Demultiplexed output #

Demultiplex is a magic transformation that forks the output.

You receive one set of output files per barcode (combination) defined.

Transformations downstream are (virtually) duplicated, so you can for example filter to the head reads in each barcode, and get reports for both: all reads and each separate barcode.
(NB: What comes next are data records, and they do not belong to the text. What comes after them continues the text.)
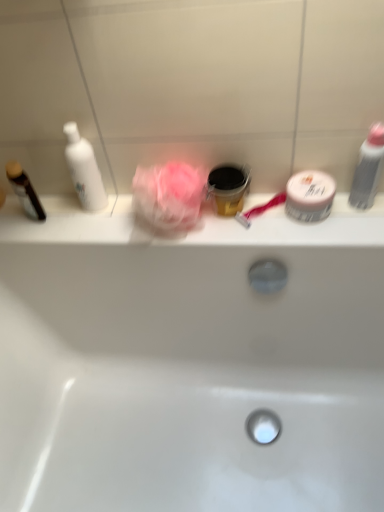 Find the location of a particular element. free space in front of black plastic cup at center, which is counted as the second toiletry, starting from the left is located at coordinates (240, 234). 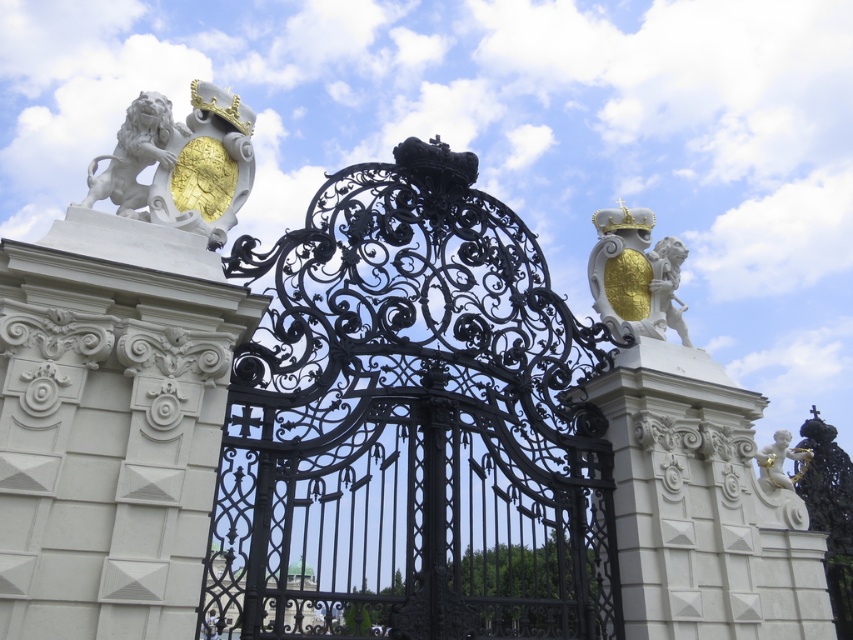 You are an architect designing a new gate and want to ensure symmetry between the white stone lion at upper left and the gold metallic cherub at right. Given their sizes, which one should you adjust to achieve balance?

The white stone lion at upper left occupies less space than the gold metallic cherub at right, so you should enlarge the white stone lion at upper left to match the size of the gold metallic cherub at right for better symmetry.

You are standing at the entrance of the grand estate and notice a specific point marked at coordinates (134, 154). What object is located at that exact point?

The white marble lion at upper left is located at point (134, 154).

Consider the image. You are standing at the entrance of the estate and notice a specific point marked at coordinates [181,163]. Which object is this point located on?

The point is located on the white stone lion at upper left.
Demultiplexing can be done on barcodes, or on boolean tags.

Based on barcodes #

[[step]]
    action = "Demultiplex"
    in_label = "mytag"
    barcodes = "mybarcodes"
    output_unmatched  = true # if set, write reads not matching any barcode
                             #  to a file like ouput_prefix_no-barcode_1.fq

[barcodes.mybarcodes] # can be before and after.
# separate multiple regions with a _
# a Mapping of barcode -> output name.
AAAAAA_CCCCCC = "sample-1" # output files are named prefix{ix_separator}barcode_prefix{ix_separator}segment.suffix
                           # with the separator defaulting to '_', e.g. output_sample-1_1.fq.gz
                           # or output_sample-1_report.fq.gz

Based on boolean tags #

[[step]]
    segment = "read1"
    action = "TagOtherFileByName"
    out_label = "a_bool_tag"
    filename = "path/to/boolean_tags.tsv"
    false_positive_rate = 0

[[step]]
    action = "Demultiplex"
    in_label = "a_bool_tag"

Note that this does not extract the barcodes from the read (use an extract step, such as ExtractRegion).

Nor does it append the barcodes to the read name, (use StoreTagInComment for that) or remove the sequence from the reads (combine with CutStart / CutEnd or perhaps TrimAtTag.

Notes:

  • Query barcodes may use IUPAC codes.
  • IUPAC barcodes must be non-overlapping ( and this is enforced).
  • Within one demultiplex step barcode must be of equal length.
  • You can define multiple barcodes to go into the same output file.
  • Multiple demultiplex steps per configuration are valid - you’ll receive their product in terms of output files.
  • A demultiplex step matching zero barcodes (across all reads) will issue an error.

Hamming Distance matching #

Correcting a tag for hamming distance is a separate step. See HammingCorrect.